Digging Double Oh Seven: Threat Level Midnight

In my zeal to enjoy my re-found health and the nice weather, I lost track of time and will not have enough time to watch a James Bond flick tonight (also because of NBC comedies and Jersey Shore, of course). I thought that meant there’d be no Bondy goodness today, but then I remembered that we were finally getting the chance to see Michael Scott’s Threat Level: Midnight starring Michael Scarn on tonight’s episode of The Office (funny I forgot about it after calling the show out on my Maxim TV column). The episode featured a secret agent whose nemesis has a gold face and killed his wife. Doesn’t sound too far off from a Bond movie, right? Well, he’s also got a robot butler, a mystical hockey teacher and his own signature dance which you can check out here. I was thinking about this earlier today, but I love it when movies or parodies of movies don’t just go with the genre they’ve chosen to tackle but also add in a few others. In this case, Michael Scott didn’t just want to make a secret agent movie, but also one with a robot AND a sports mentor/training montage. Fun stuff. I know this is a bit of a cop out entry, but at this point, I’m thinking the DDOS posts will be going on past the end of the month unless I can watch a bunch of movies back to back next week (we’re heading to Ohio this weekend). Don’t worry though, you’ve got a weekend full of James Bond Jr. posts!

Digging Double Oh Seven: Moonraker (1979)

In an effort to make up for missing a few days of DDOS thanks to sickness I decided to watch another Bond flick today: Moonraker. It’s funny how similar Moonraker is to The Spy Who Loved Me, but I wound up liking this movie a lot more. The flick starts with Bond using a parachute (the red and yellow color scheme is even the same), Jaws is in it, he finds himself entwined with a secret agent from another country, the villain wants to kill LOTS of people and the flick ends with Bond’s sexual conquest being spotted by both of their superiors. And yet, I dug it, mostly because Holly Goodhead doesn’t flippantly decided to bed with the guy who killed the guy she was dating. In fact, I get the feeling that she’s actually using her wiles in much the same way as Bond is: for the good of job. She also seems to hold her own better than Agent XXX ever did in the previous flick.

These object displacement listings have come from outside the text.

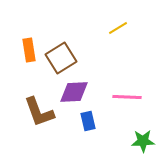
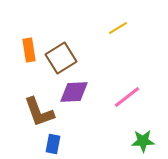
pink line: rotated 40 degrees counterclockwise
blue rectangle: moved 35 px left, 23 px down; rotated 24 degrees clockwise
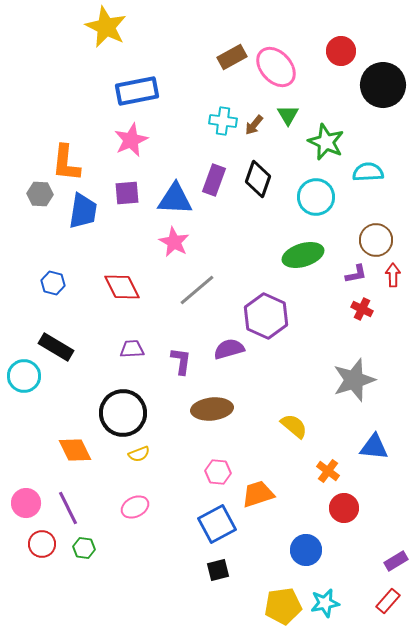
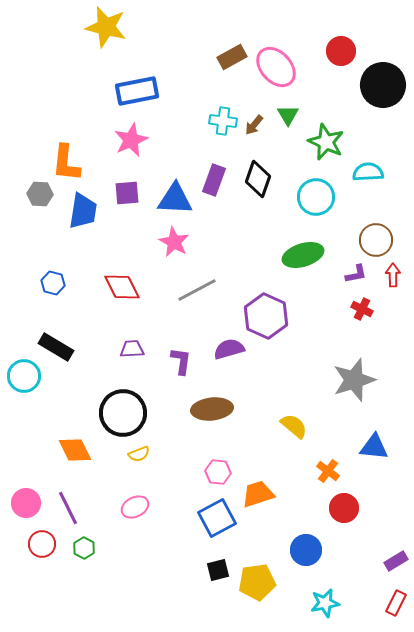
yellow star at (106, 27): rotated 12 degrees counterclockwise
gray line at (197, 290): rotated 12 degrees clockwise
blue square at (217, 524): moved 6 px up
green hexagon at (84, 548): rotated 20 degrees clockwise
red rectangle at (388, 601): moved 8 px right, 2 px down; rotated 15 degrees counterclockwise
yellow pentagon at (283, 606): moved 26 px left, 24 px up
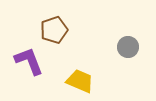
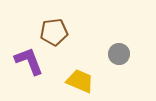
brown pentagon: moved 2 px down; rotated 12 degrees clockwise
gray circle: moved 9 px left, 7 px down
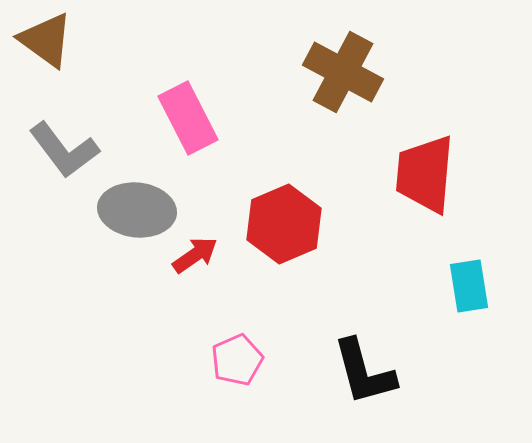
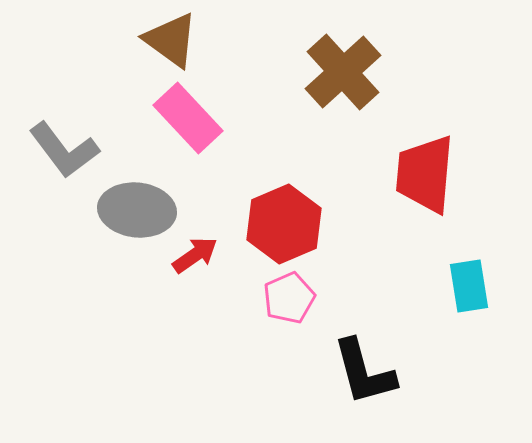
brown triangle: moved 125 px right
brown cross: rotated 20 degrees clockwise
pink rectangle: rotated 16 degrees counterclockwise
pink pentagon: moved 52 px right, 62 px up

As I mentioned, the film opens with yet another parachute sequence, but this one features Bond jumping out of a crashing plane without a parachute in an effort to catch up with an assailant who already jumped and steal his chute. Again, the stunt looks freaking real because dudes were really jumping out of planes with thin chutes under their sport coats so it looked like they were jumping without them. It’s pretty sick. However, I hate how Jaws survives falling out of a plane and landing on a circus. I know these movies aren’t based in super-realism (at least not until Casino Royale) but that got under my skin a bit. Oh, the flick also has a butt ton of space fights, which is pretty awesome in addition to TWO boat chases, one of which involves a motorized gondola that turns into a hovercraft. I love that stuff. Plus the tram fight! So many moments of awesomeness!

And man, how crazy is Drax’s plan? He trained a new master race, built a space station to house them and devised a plan that would kill only the people on Earth so him and his peeps could come back and restart the Earth. Intense. Speaking of villains, did you know that Jaws turns into a good guy and finds love in this movie because kids were writing to the producers and asking for such a change? Ridonc! Good for him though. I guess landing on a circus and meeting a cute blond has a tendency to change one’s worldview.

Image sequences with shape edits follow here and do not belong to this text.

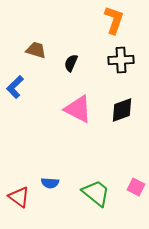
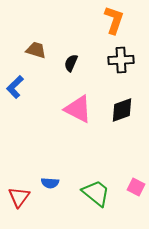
red triangle: rotated 30 degrees clockwise
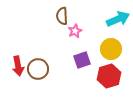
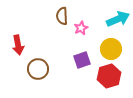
pink star: moved 6 px right, 3 px up
red arrow: moved 21 px up
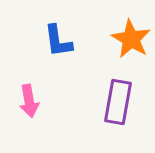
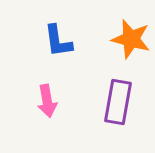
orange star: rotated 15 degrees counterclockwise
pink arrow: moved 18 px right
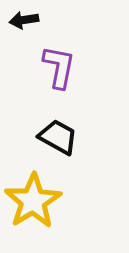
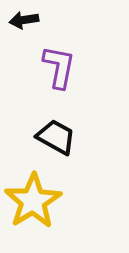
black trapezoid: moved 2 px left
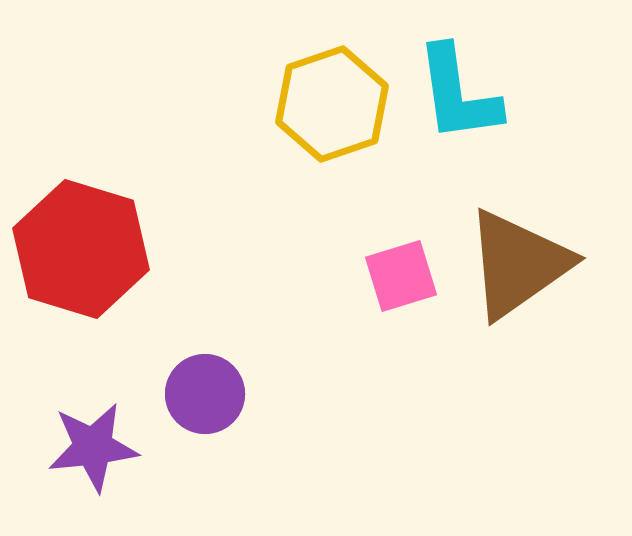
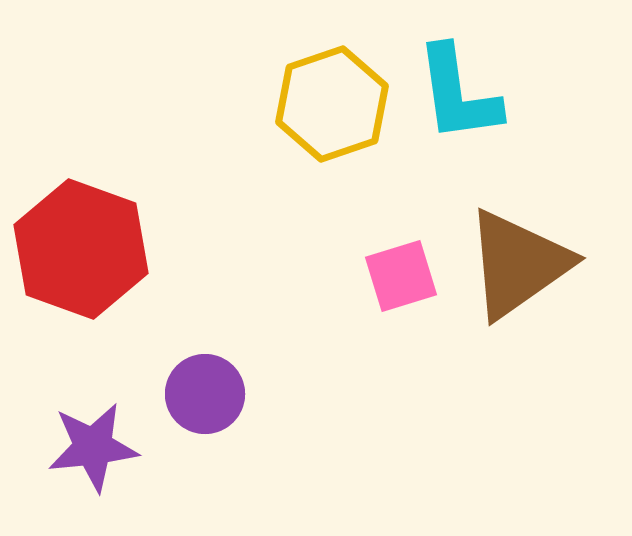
red hexagon: rotated 3 degrees clockwise
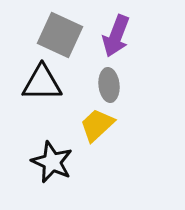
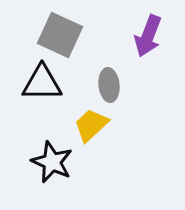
purple arrow: moved 32 px right
yellow trapezoid: moved 6 px left
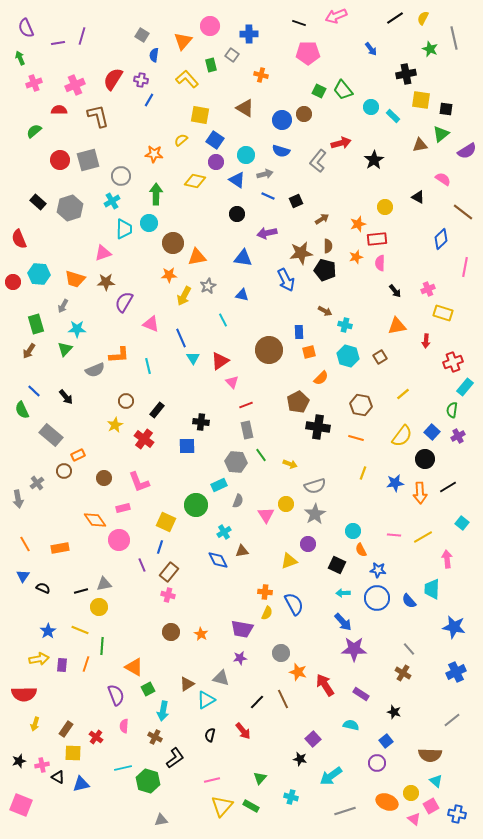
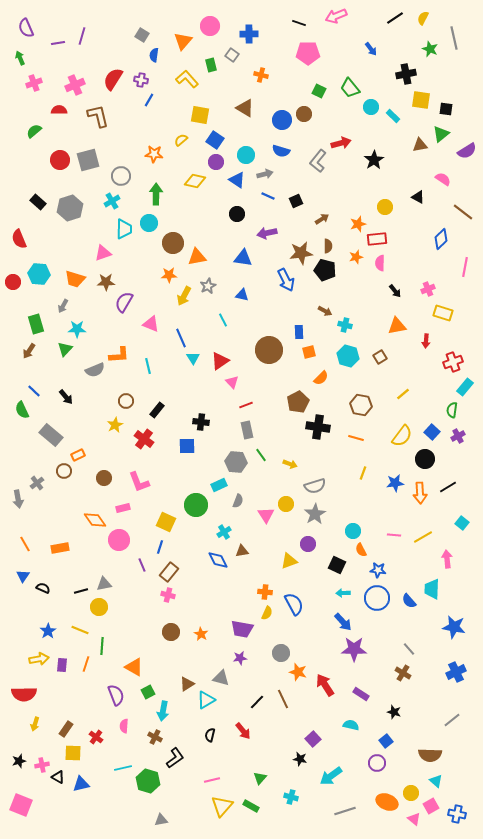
green trapezoid at (343, 90): moved 7 px right, 2 px up
green square at (148, 689): moved 3 px down
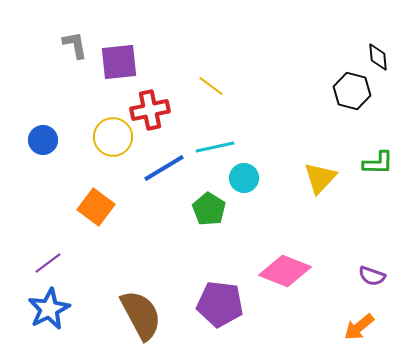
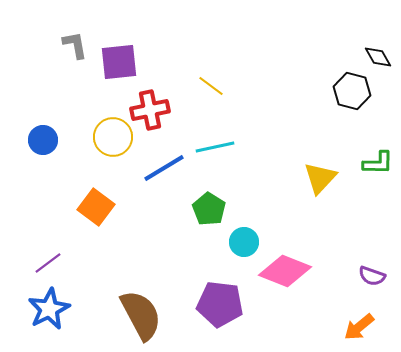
black diamond: rotated 24 degrees counterclockwise
cyan circle: moved 64 px down
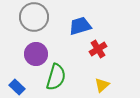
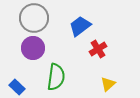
gray circle: moved 1 px down
blue trapezoid: rotated 20 degrees counterclockwise
purple circle: moved 3 px left, 6 px up
green semicircle: rotated 8 degrees counterclockwise
yellow triangle: moved 6 px right, 1 px up
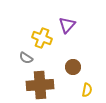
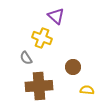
purple triangle: moved 11 px left, 9 px up; rotated 30 degrees counterclockwise
gray semicircle: rotated 24 degrees clockwise
brown cross: moved 1 px left, 1 px down
yellow semicircle: rotated 96 degrees counterclockwise
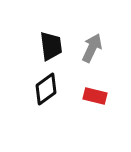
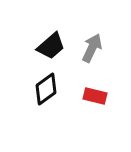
black trapezoid: rotated 56 degrees clockwise
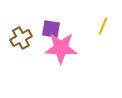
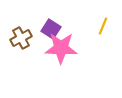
purple square: rotated 24 degrees clockwise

Digging Double Oh Seven: Agent Under Fire (2001)

Unlike a lot of folks, Goldeneye for the Nintendo 64 has almost no significance to me whatsoever. The simple reason for that is that I didn’t have that system and only wound up playing the game a few times at friends’ houses. I did play and enjoy the game based on Tomorrow Never Dies for Playstation, but even that was just a fun action game for me. The Bond video game that really had an impact for me was Agent Under Fire. See, in 2001 I was a Freshman in college and was placed in a quad room with some pretty rad dudes. I wound up sharing an actual bedroom with Hatem who had a PS2 and this game, which I actually didn’t even know the name of and it took some digging to track down. We always just called it Bond. For a while, Agent was the only first person shooter I was into. Halo was out at that time, but when the Xbox first came out the controllers were gigantic and not worth my effort.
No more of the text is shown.